Après le bras de fer engagé à l’assemblée avec une très large majorité parlementaire opposée au projet de loi d’habilitation, le président de la république est passé à la vitesse supérieure. Azali Assoumani va convoquer le collège électoral, les élections se tiendront au premier trimestre 2019 sans pour cela, harmoniser les textes relatifs aux élections à la nouvelle constitution. Celle-ci, à en croire d’éminents juristes, lui en donne le droit. Et cela ne souffre d’aucune ambiguïté.
Hier, 29 novembre, le président de la république s’est adressé à la nation. Sans surprise, le fond de son discours portait principalement sur les prochaines échéances présidentielles et gubernatoriales anticipées, le retrait du fameux projet de loi d’habilitation et ses conséquences. « Conscient de la responsabilité qui m'incombe et animé par la volonté de respecter les délais impartis par la Constitution, qui fixe le cap du 1er août 2019 pour la mise en place des nouvelles institutions, j’ai décidé d’aller de l’avant, en soumettant à l’Assemblée de l’Union un projet de loi d’habilitation, pour pouvoir procéder par ordonnance, aux adaptations nécessaires de la loi électorale, à la constitution révisée » a-t-il notamment déclaré.
Tout cela, toujours selon le chef de l’Etat « dans un esprit républicain et c’est par un souci de cohérence que j’ai voulu impliquer les élus nationaux dans le processus en cours ». Le président a réaffirmé, au cours de son discours, « sa très grande considération envers cette institution si chère à notre démocratie ». Seulement voilà, « les honorables députés n’ont pas souhaité donner au gouvernement cette latitude ».
Le premier magistrat du pays explique quand même « que le gouvernement pouvait toujours déposer les projets de modification du Code électoral devant l’Assemblée de l’Union », mais fort malheureusement, « la volonté de blocage clairement affichée par les honorables élus, pourrait compromettre leur adoption dans les délais requis ». Raison pour laquelle, le président de la république a retiré le projet de loi en question pour « suivre une autre procédure, tout aussi respectueuse du processus électoral, et des principes et règles constitutionnels, législatifs et réglementaires ». Et de faire sien, le principal argumentaire asséné par des juristes ces derniers jours, à savoir, « la Constitution révisée abroge les textes antérieurs qui lui sont contraires et les traités et accords internationaux, les lois, les ordonnances et les règlements actuellement en vigueur lorsqu’ils ne sont pas contraires à la présente Constitution, demeurent applicables tant qu’ils ne sont pas expressément modifiés ou abrogés, alors l’article 116 de la Constitution sera appliquée ».

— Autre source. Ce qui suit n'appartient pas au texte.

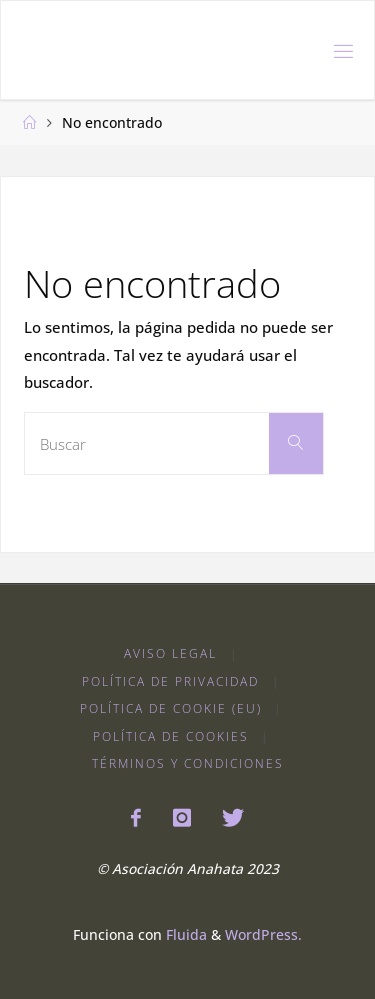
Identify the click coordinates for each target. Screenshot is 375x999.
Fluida (184, 934)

A titre d’exemple, « l’élection primaire au niveau de l’île à laquelle échoit la tournante n’a plus lieu d’être car remplacée par l’élection du Président de l’Union au suffrage universel direct / majoritaire à deux tours/, au niveau national » ou encore « conformément à la constitution révisée, les dispositions sur l’éligibilité des Gouverneurs qui ne contredisent en rien la Constitution, restent applicables ». Par ailleurs, « la Loi électorale relative à la convocation du corps électoral, la déclaration des candidatures, la centralisation, la publication et la transmission des résultats demeure applicable tandis que le contentieux électoral relève désormais de la compétence de la Cour Suprême, en vertu de l’article 96 de la Constitution ». Ces exemples ne sont pas exhaustifs.
Le président a affirmé par ailleurs, lors de son très attendu discours « que selon l’avis d’éminents juristes, les instruments juridiques ne souffraient d’aucune ambiguïté ». Et a, dans la foulée, annoncé « que les élections du président de la république et des Gouverneurs des îles auront lieu, comme prévu, au cours du 1er trimestre 2019 conformément aux délais impartis par la constitution ». Ne reste plus qu’à attendre la convocation du corps électoral qui devrait se faire incessamment.